1972 Nissan Fairlady Z432 R
The Nissan Z-series is a model series of sports cars manufactured by Nissan, in seven generations since 1969.
The original Z was sold from October 1969 in Japan as the Nissan Fairlady Z at Nissan Exhibition dealerships that previously sold the Nissan Bluebird. It was initially marketed as the Datsun 240Z for international customers. Since then, Nissan has manufactured seven generations of Z-cars, with the most recent—simply known as the Nissan Z—in production since 2022.
The relatively recent emergence of JDM or Japanese Domestic Market vehicles into the collection of fine automobiles has been celebrated for adding variety and color to the landscape. Early or special JDM vehicles demonstrate the exceptional design and build quality for which this market became renown. There is, perhaps, no JDM model that speaks more to this than a genuine performance ‘432’ variant of the Nissan Fairlady Z.
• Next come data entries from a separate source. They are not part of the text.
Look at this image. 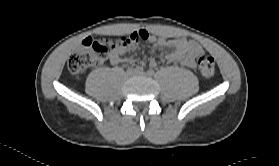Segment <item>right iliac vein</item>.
Returning <instances> with one entry per match:
<instances>
[{
  "instance_id": "obj_1",
  "label": "right iliac vein",
  "mask_w": 279,
  "mask_h": 166,
  "mask_svg": "<svg viewBox=\"0 0 279 166\" xmlns=\"http://www.w3.org/2000/svg\"><path fill=\"white\" fill-rule=\"evenodd\" d=\"M137 71L136 70H129L128 71V75H133V74H135Z\"/></svg>"
}]
</instances>
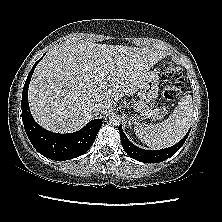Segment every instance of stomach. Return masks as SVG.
<instances>
[{
    "mask_svg": "<svg viewBox=\"0 0 222 222\" xmlns=\"http://www.w3.org/2000/svg\"><path fill=\"white\" fill-rule=\"evenodd\" d=\"M158 84V74L154 71H147L144 75V80L139 87L138 97L140 101L138 104L140 107H136L138 113L134 116L137 121H140L142 117L145 116V114L142 113V107L152 109L153 103H151V106H148V103L157 98L159 90Z\"/></svg>",
    "mask_w": 222,
    "mask_h": 222,
    "instance_id": "0dacf381",
    "label": "stomach"
}]
</instances>
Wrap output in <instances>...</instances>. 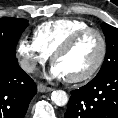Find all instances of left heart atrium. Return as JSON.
Returning a JSON list of instances; mask_svg holds the SVG:
<instances>
[{"label": "left heart atrium", "instance_id": "39dd6f15", "mask_svg": "<svg viewBox=\"0 0 118 118\" xmlns=\"http://www.w3.org/2000/svg\"><path fill=\"white\" fill-rule=\"evenodd\" d=\"M49 77L52 79H62L65 78L63 71L56 65H52L49 71Z\"/></svg>", "mask_w": 118, "mask_h": 118}]
</instances>
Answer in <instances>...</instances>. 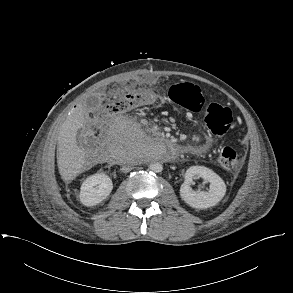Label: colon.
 Instances as JSON below:
<instances>
[{
	"label": "colon",
	"mask_w": 293,
	"mask_h": 293,
	"mask_svg": "<svg viewBox=\"0 0 293 293\" xmlns=\"http://www.w3.org/2000/svg\"><path fill=\"white\" fill-rule=\"evenodd\" d=\"M171 101L182 108L193 112H200L204 106L201 89L192 83H182L172 87L170 91ZM155 98L150 91L136 90L107 104L98 115L100 119L107 115L128 112L141 107L149 106ZM207 128L215 135H224L231 127L232 112L229 108L212 103L208 106L205 115ZM216 158L225 169L236 171L241 164V158L237 151L230 146H221L216 150Z\"/></svg>",
	"instance_id": "5ec220e1"
}]
</instances>
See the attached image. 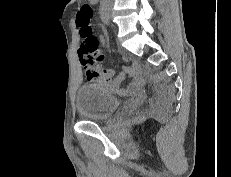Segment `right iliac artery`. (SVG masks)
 Instances as JSON below:
<instances>
[{
    "instance_id": "1",
    "label": "right iliac artery",
    "mask_w": 231,
    "mask_h": 177,
    "mask_svg": "<svg viewBox=\"0 0 231 177\" xmlns=\"http://www.w3.org/2000/svg\"><path fill=\"white\" fill-rule=\"evenodd\" d=\"M100 17L104 24H109V16L107 12V4L103 3L100 7Z\"/></svg>"
}]
</instances>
This car is the high performance Model Z432 on which S20 engine of an inline 6-cylinder 4-valve DOHC and 160ps is mounted. This engine is same as that of the third generation Skyline 2000GT-R (PGC10). “432” comes from the engine configuration of S20, i.e. “4 valves, 3 carburetors, and 2 camshafts.”
Sections of the bodywork were stamped out of thinner-gauge steel, and all the glass apart from the windshield was replaced with acrylic. There were no creature comforts, no heater, no radio, no clock, no glovebox, and no sound-deadening. All the stainless-steel garnish was missing from the windows, not so much a decision to remove weight as about only adding the essentials. Some road-car owners optioned heaters just to clear the front window on a wet day, but the R was as bare-bones as it gets.
To the unfamiliar eye, the Fairlady Z 432 looks like a standard Datsun 240Z, though from a performance perspective, the Z 432 is in a league of its own. Its speed was due to the Nissan Skyline GT-R S20 engine that the engineers had shoehorned under the bonnet.